◆ **Exercise**:
The response should be an exact transcription of the data below, free of images.

(The data begins)

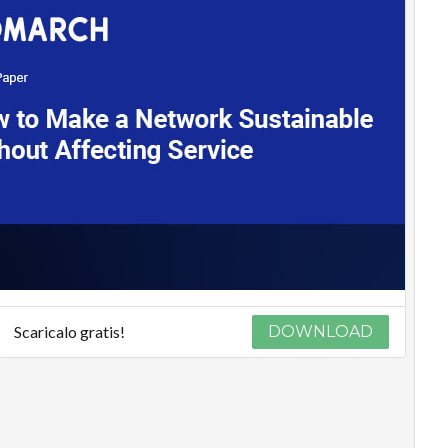
Scaricalo gratis!
DOWNLOAD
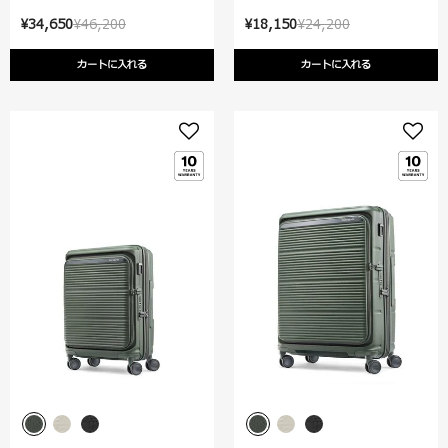
¥34,650
¥46,200
¥18,150
¥24,200
カートに入れる
カートに入れる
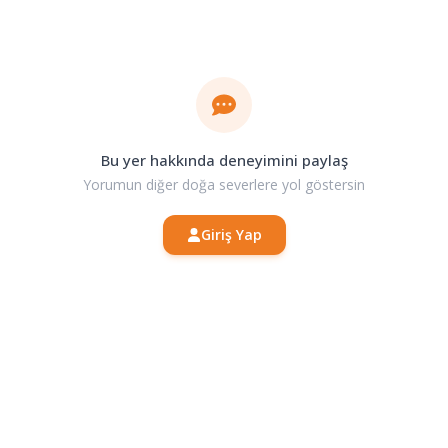
Bu yer hakkında deneyimini paylaş
Yorumun diğer doğa severlere yol göstersin
Giriş Yap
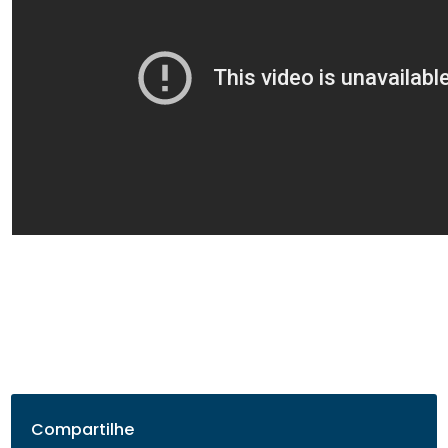
Compartilhe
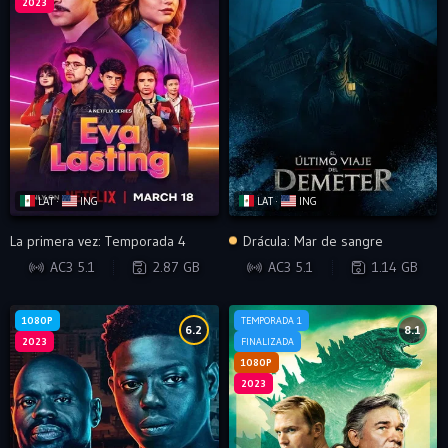
2023
LAT ·
ING
LAT ·
ING
La primera vez: Temporada 4
Drácula: Mar de sangre
WEB-DL
BRRIP
AC3 5.1
2.87 GB
AC3 5.1
1.14 GB
1080P
TEMPORADA 1
6.2
8.1
2023
FINALIZADA
1080P
2023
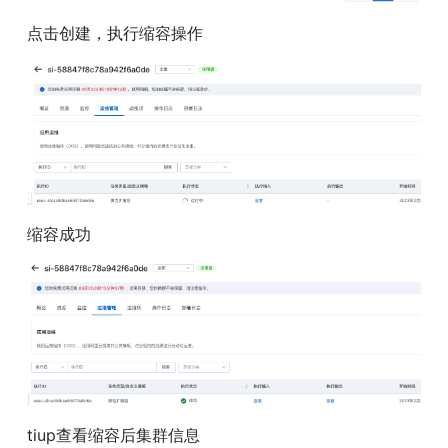
点击创建，执行缩容操作
缩容成功
tiup查看缩容后集群信息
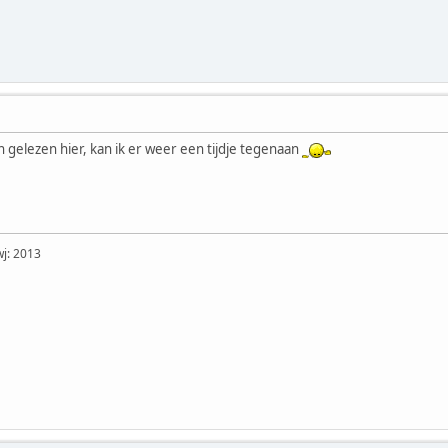
 gelezen hier, kan ik er weer een tijdje tegenaan
j: 2013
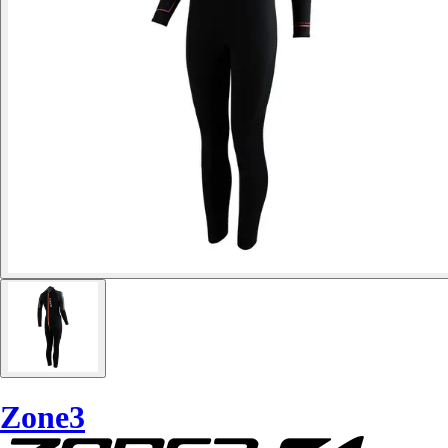
Zone3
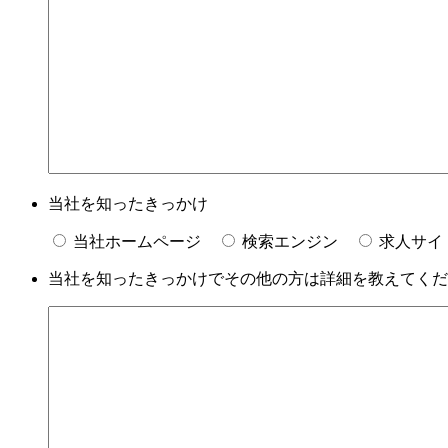
当社を知ったきっかけ
当社ホームページ
検索エンジン
求人サイ
当社を知ったきっかけでその他の方は詳細を教えてくだ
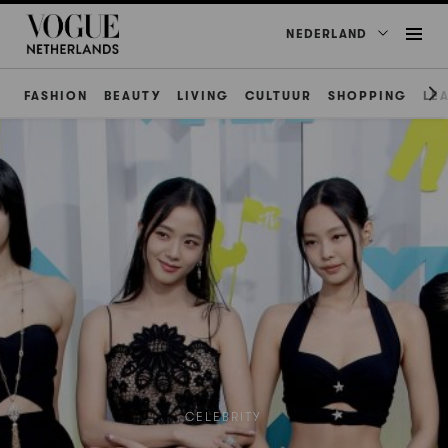
NEDERLAND
FASHION
BEAUTY
LIVING
CULTUUR
SHOPPING
LE
CELEBRITY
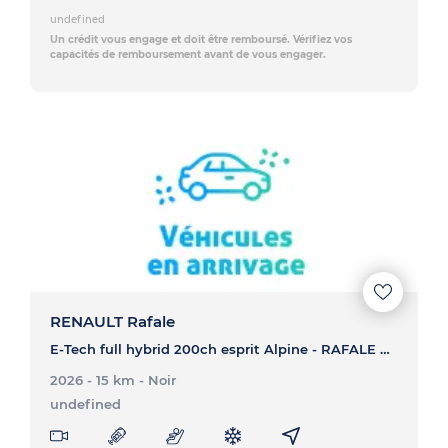
undefined
Un crédit vous engage et doit être remboursé. Vérifiez vos
capacités de remboursement avant de vous engager.
RENAULT Rafale
E-Tech full hybrid 200ch esprit Alpine - RAFALE E-Tech full hybrid 200ch esprit Alpine
2026 - 15 km
- Noir
undefined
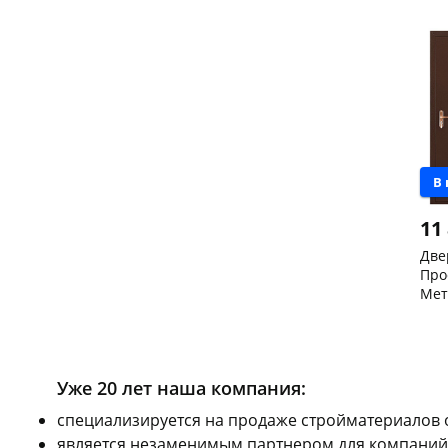
пра
скл
Чер
147
Кон
Код
В
11
Две
Про
Мет
206
Чер
скл
Кон
Код
Уже 20 лет наша компания:
cпециализируется на продаже стройматериалов 
является незаменимым партнером для компаний,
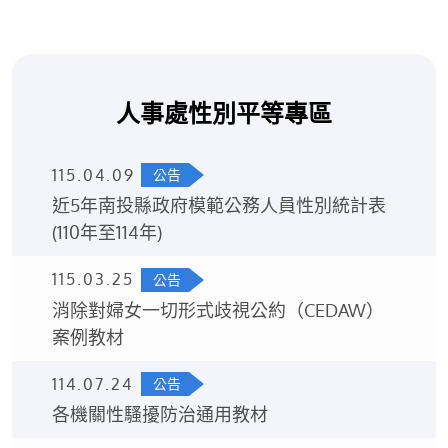
人事處性別平等專區
115.04.09
公告
近5年南投縣政府模範公務人員性別統計表
(110年至114年)
115.03.25
公告
消除對婦女一切形式歧視公約（CEDAW）
案例教材
114.07.24
公告
各機關性騷擾防治通用教材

(The data ends)

◆ **Output of the exercise**:
Scaricalo gratis!
DOWNLOAD
¥34,650
¥46,200
¥18,150
¥24,200
カートに入れる
カートに入れる
Bu yer hakkında deneyimini paylaş
Yorumun diğer doğa severlere yol göstersin
Giriş Yap
Compartilhe
2023
LAT ·
ING
LAT ·
ING
La primera vez: Temporada 4
Drácula: Mar de sangre
WEB-DL
BRRIP
AC3 5.1
2.87 GB
AC3 5.1
1.14 GB
1080P
TEMPORADA 1
6.2
8.1
2023
FINALIZADA
1080P
2023
点击创建，执行缩容操作
缩容成功
tiup查看缩容后集群信息
 gelezen hier, kan ik er weer een tijdje tegenaan
j: 2013
Zone3
当社を知ったきっかけ
当社ホームページ
検索エンジン
求人サイ
当社を知ったきっかけでその他の方は詳細を教えてくだ
NEDERLAND
FASHION
BEAUTY
LIVING
CULTUUR
SHOPPING
LE
CELEBRITY
undefined
Un crédit vous engage et doit être remboursé. Vérifiez vos
capacités de remboursement avant de vous engager.
RENAULT Rafale
E-Tech full hybrid 200ch esprit Alpine - RAFALE E-Tech full hybrid 200ch esprit Alpine
2026 - 15 km
- Noir
undefined
пра
скл
Чер
147
Кон
Код
В
11
Две
Про
Мет
206
Чер
скл
Кон
Код
Уже 20 лет наша компания:
cпециализируется на продаже стройматериалов 
является незаменимым партнером для компаний,
人事處性別平等專區
115.04.09
公告
近5年南投縣政府模範公務人員性別統計表
(110年至114年)
115.03.25
公告
消除對婦女一切形式歧視公約（CEDAW）
案例教材
114.07.24
公告
各機關性騷擾防治通用教材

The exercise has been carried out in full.